Russia's South Caucasus Command said the train set off from the suburb of Vaziani at 5 a.m., and is heading for Russia through Azerbaijan.
The Vaziani garrison will be pulled out before the end of the year, ahead of the earliest of the withdrawal deadlines for Russian forces in the South Caucasus state, set for 2007. The defense minister decided on an early pullout in mid-October, amid a diplomatic feud between the former Soviet allies.
The Vaziani base had about a hundred items of equipment and 350 metric tons of ammunition before the first consignment was withdrawn a week ago for redeployment to a base in neighboring Armenia.
Two more consignments are slated for removal in December, with one to be sent to Armenia, and the other to Russia. The garrison's 387 service personnel will leave once the equipment pullout has been completed.
Russia and Georgia have been locked in a bitter diplomatic dispute since September, when four Russian army officers were briefly arrested in Tbilisi on suspicion of espionage.
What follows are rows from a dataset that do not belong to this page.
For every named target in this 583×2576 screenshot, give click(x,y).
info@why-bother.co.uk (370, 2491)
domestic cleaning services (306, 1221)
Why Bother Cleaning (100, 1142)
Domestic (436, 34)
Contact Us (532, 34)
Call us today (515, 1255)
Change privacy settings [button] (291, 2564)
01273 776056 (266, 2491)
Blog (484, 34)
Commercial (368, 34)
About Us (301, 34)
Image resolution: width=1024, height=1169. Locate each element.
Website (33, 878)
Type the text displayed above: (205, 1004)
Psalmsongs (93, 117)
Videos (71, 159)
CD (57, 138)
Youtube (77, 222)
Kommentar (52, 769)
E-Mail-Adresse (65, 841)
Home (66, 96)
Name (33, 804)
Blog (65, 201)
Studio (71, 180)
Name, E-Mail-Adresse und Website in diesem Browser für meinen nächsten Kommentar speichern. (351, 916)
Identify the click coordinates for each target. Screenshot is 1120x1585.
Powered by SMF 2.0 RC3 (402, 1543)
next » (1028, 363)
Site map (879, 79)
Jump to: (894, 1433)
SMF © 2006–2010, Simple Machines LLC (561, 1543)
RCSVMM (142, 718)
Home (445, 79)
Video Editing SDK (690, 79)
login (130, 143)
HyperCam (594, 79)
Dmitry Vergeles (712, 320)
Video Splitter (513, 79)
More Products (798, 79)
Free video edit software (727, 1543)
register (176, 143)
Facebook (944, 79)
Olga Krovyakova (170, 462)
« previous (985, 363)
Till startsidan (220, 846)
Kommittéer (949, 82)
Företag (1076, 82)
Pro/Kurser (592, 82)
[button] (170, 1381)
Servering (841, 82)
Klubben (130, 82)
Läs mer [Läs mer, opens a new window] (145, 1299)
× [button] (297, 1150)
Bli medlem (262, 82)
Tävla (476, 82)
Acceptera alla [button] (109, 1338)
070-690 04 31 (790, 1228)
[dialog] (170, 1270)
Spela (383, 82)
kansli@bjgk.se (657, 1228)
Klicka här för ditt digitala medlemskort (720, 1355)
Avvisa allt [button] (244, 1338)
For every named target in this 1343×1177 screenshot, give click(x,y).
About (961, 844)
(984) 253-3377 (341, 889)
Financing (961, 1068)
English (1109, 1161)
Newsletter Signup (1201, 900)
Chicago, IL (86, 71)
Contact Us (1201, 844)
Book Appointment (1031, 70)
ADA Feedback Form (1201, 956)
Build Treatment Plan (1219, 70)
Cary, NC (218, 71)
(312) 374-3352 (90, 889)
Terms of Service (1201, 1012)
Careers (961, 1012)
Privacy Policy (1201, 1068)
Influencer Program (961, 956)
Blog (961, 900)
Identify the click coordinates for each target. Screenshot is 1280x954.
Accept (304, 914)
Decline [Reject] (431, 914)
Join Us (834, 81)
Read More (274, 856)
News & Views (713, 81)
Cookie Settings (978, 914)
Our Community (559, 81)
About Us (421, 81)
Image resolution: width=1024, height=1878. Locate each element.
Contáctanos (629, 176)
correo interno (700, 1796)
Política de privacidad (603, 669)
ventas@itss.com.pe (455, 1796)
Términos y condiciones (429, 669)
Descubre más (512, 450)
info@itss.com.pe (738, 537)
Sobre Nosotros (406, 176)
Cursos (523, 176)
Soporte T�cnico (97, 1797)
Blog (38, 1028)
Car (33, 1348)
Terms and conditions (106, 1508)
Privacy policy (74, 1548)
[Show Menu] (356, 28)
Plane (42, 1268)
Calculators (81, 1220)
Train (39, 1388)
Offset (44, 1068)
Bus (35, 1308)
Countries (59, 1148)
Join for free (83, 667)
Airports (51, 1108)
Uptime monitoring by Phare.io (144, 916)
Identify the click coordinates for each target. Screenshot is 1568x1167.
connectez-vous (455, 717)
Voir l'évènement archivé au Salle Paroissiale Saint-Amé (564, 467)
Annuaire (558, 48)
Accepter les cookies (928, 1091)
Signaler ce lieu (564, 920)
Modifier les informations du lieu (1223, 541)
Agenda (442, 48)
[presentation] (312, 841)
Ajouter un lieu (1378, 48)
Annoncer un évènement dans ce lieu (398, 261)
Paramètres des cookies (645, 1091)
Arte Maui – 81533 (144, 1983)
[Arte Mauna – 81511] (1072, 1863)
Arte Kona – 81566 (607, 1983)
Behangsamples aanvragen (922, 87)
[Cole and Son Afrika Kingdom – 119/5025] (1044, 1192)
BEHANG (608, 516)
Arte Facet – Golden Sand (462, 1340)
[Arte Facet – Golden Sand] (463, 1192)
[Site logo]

The move outraged Moscow, which cut transportation and postal links with its neighbor in response, deported hundreds of Georgian migrants and shut down Georgian-run businesses for alleged violations of Russian law.
Georgia's Western-leaning leadership, which seeks to join NATO, is uneasy about Russia's continued military presence, and has repeatedly urged Moscow to withdraw from its Soviet-era bases.
Under a bilateral agreement signed in March 2006 and ratified by Russia's parliament in October, the pullout from the Russian bases in the southern city of Akhalkalaki and in Batumi, in western Georgia, is to be completed by October 1, 2007, and October 1, 2008, respectively.